けん引役と期待するのが東南アジアだ。伝統的に公的教育機関の存在感が大きいが、経済成長に伴い塾など校外での学習需要が拡大している。ベトナムでは世帯収入の2〜3割程度を教育に使うとされるなど、教育熱が高まっている。

9月にシンガポール、25年9月期にカンボジア、ブルネイなどに新たに教室を設ける。学研HDはマレーシアで学研教室を展開する現地法人を約2億5000万円増資し、現地の教育事業などに精通したスタッフを新たに4人採用した。各国の教育当局や事業者との関係構築を担い、学研教室のフランチャイズ(FC)で展開するパートナーも探す。

海外の学研教室は算数を中心に日本の教材を現地語に翻訳し、現地で採用した先生が教える。8月時点でマレーシアやベトナム、ミャンマーなど7カ国で100教室を展開する。現地の富裕層の子どもを中心に約3500人の会員がいる。月謝は国により異なるが、マレーシアは平均で1万円、シンガポールは3万円だ。

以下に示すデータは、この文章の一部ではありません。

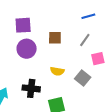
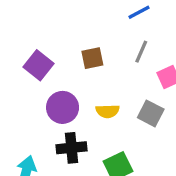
purple square: (23, 25) -> (39, 65), moved, turned -36
purple circle: (27, 49) -> (63, 107), moved

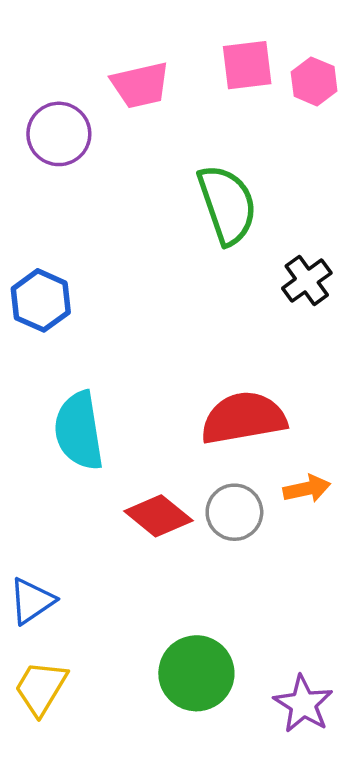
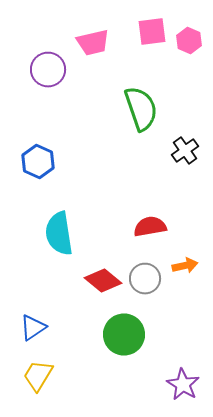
red semicircle: (243, 418) -> (150, 226), size x0.7
green circle: (196, 673) -> (124, 334), moved

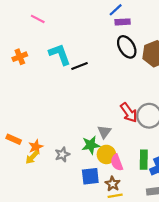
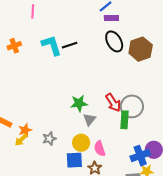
pink line: (38, 19) -> (33, 11), turned 64
black line: (80, 66) -> (70, 45), moved
green star: (91, 145) -> (79, 103), moved
yellow circle: (106, 154) -> (81, 143), moved
green rectangle: (144, 160) -> (125, 120), moved

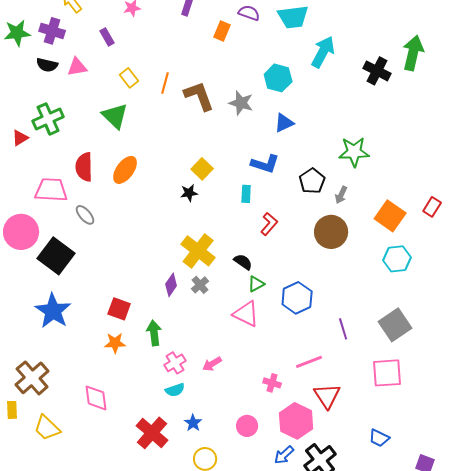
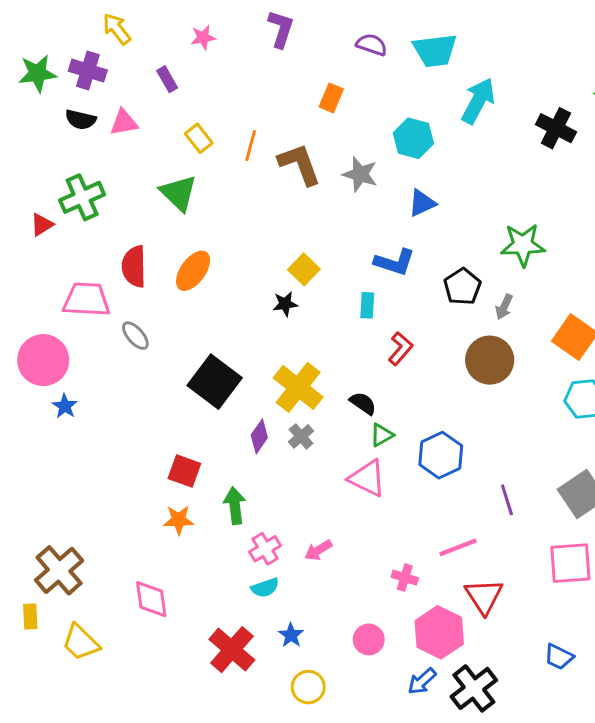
orange rectangle: (222, 31) -> (331, 98), moved
black square: (56, 256) -> (215, 382), moved
blue star: (53, 311) -> (65, 406), moved, size x0.5

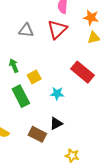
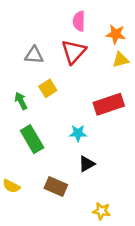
red rectangle: (83, 72) -> (109, 104), turned -55
yellow square: (34, 77) -> (48, 88), moved
black triangle: (56, 124) -> (87, 164), moved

これを30年までに35カ国・地域に広げ、会員数を40万人規模へと一気に増やす強気の計画だ。東南アジア以外では香港やマカオ、台湾、米国、カナダ、ブラジルなどへ進出する。

科学などSTEAM教育に重点

科学雑誌で培ってきた科学系のコンテンツを生かすなどして、学研教室を科学や技術、数学といった「STEAM教育」を学べるブランドとして売り込む。各国で考える力を重視する教育方針が打ち出されており、STEAMが注目されている。宮原博昭社長は「想像力を培う教育が求められる中で学研の教材はぴったりだ」と期待感を示した。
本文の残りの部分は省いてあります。